I was wondering is someone could suggest the best approach to build an index with various data and use it in the most efficient with OpenAI
Imagine we need to support storing two type of content, on one side we have articles with
- Publish date
- Title
- Author(s)
- Content - 10,000 words content
On the other side, we have an event session/presentation with attributes:
- Event Name
- Event session/presentation title
- Speakers (each speaker has a name, job title and company)
- Transcript of the session, basically the same as the Article content, a bunch of sentences
All this needs to be stored in one index.
My question is how to structure the index using the RAG pattern, the most relevant content so Open AI can give the most relevant answers to
- Top 5 takeaways from a session where the speaker was XYX (azure search should return the session content as the most relevant result)

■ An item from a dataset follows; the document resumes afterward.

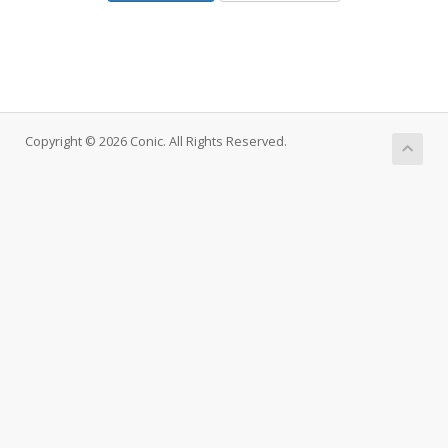
Copyright © 2026 Conic. All Rights Reserved.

- Top 5 latest articles written by XYZ
- Give me what is happening around XYZ topic (Apple m3 chips) this can be mentioned in some of the articles or sessions
What would be the best approach to handle this?
thanks
Create an index with a Title, Content, Keywords, and Url. Map these properties to our semantic config.
Map your source content as best you can to this model. Event Name and Title are titles. Large sections of text map to Content(transcript or content). A list of speakers, topics,
Add any other properties you may need to the index. These will not be part of you RAG setup however.
Use the SDK to push content. This makes it trivial to enrich/modify/map your content before indexing it. If you use the built-in connectors you can still map and enrich, but it is difficult to develop, maintain, and debug.